2

I have some notation questions on the following equation solving:

2+x=5$\iff$x=5-2$\iff$x=3

Would you read the above as "two plus x equals five if and only if x equals five minus two if and only if x equals three" ? Somehow it doesn't sound natural to chain more than one "if and only if".

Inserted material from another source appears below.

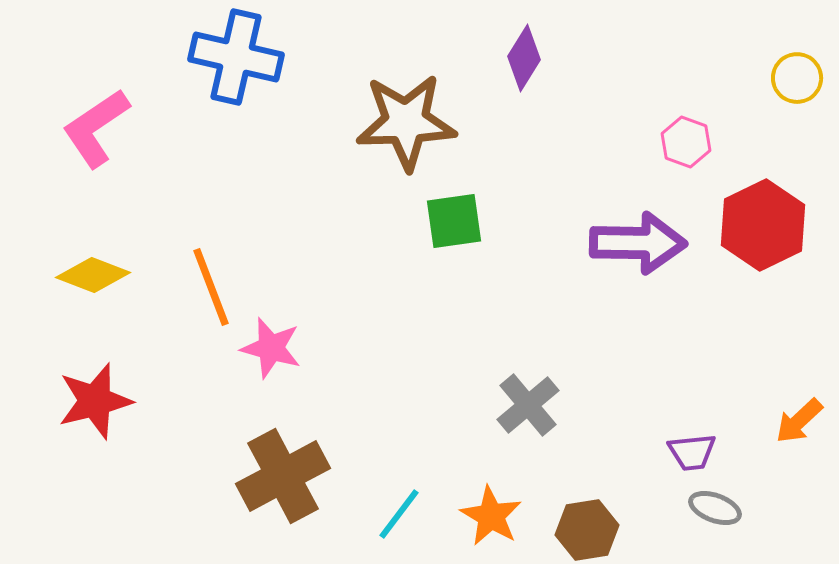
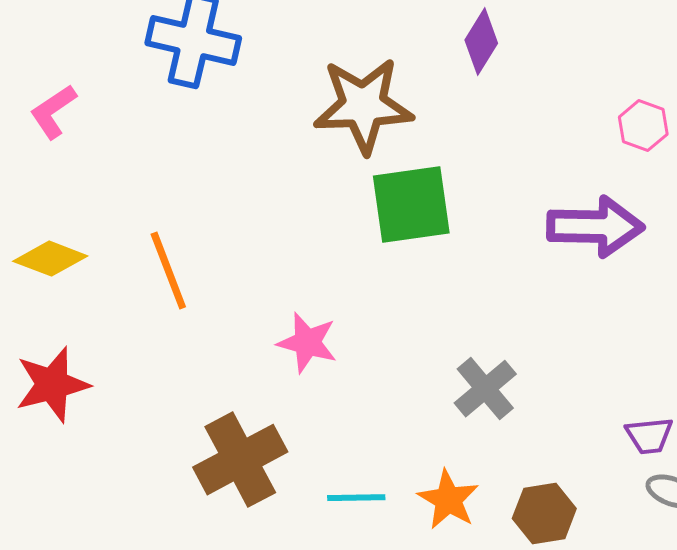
pink L-shape: (96, 128) -> (53, 112), size x0.7
green square: (454, 221) -> (411, 205), size x1.4
pink star: (271, 348) -> (307, 343), moved
cyan line: (399, 514) -> (356, 498), turned 52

What's the notation to use and how do you read it when you are not interested in the "reverse direction". E.g. I want to write something like:

x=2 $\implies\ x^2$=4

... where using $\iff$ would be a mistake. Is the $\implies\ $ symbol acceptable and how do you read it?

  • 1
    I read the first as "is equivalent to", and the next as "which is equivalent to", if I bother to verbalize them at all. The symbol "$\Rightarrow$" is read "implies". – David Mitra Jan 14 '14 at 21:19
  • Following David's comment above: the code to make the $\implies$ arrow is \implies, which serves for verification and future reference. – Ben Grossmann Jan 14 '14 at 21:21
  • It's worth noting that in formal logic, $p \leftrightarrow q \leftrightarrow r$ does not actually mean $(p \leftrightarrow q) \text{ and } (q \leftrightarrow r),$ but rather, $p \leftrightarrow (q \leftrightarrow r).$ They aren't equivalent. (In mathematics though, $p \Leftrightarrow q \Leftrightarrow r$ is indeed safely verbalised as per David's above suggestion.) – ryang Nov 19 '21 at 17:39

1 Answers1

0

The statement $a\iff b$ ($a$ "if and only if" or "iff" $b$) is equivalent to saying $a \implies b$ ("$a$ implies $b$") and $b \implies a$ ("$b$ implies $a$"). So, $2+x = 5 \iff x = 5-2$ means that if $2+ x= 5$, $x = 5-2$ and if $x = 5-2$, $2+x=5$. This isn't usually necessary in proving something like what you have here (I usually just resort to $2+x = 5 \implies x = 5-2$), but it is to make clear that each statement implies the other.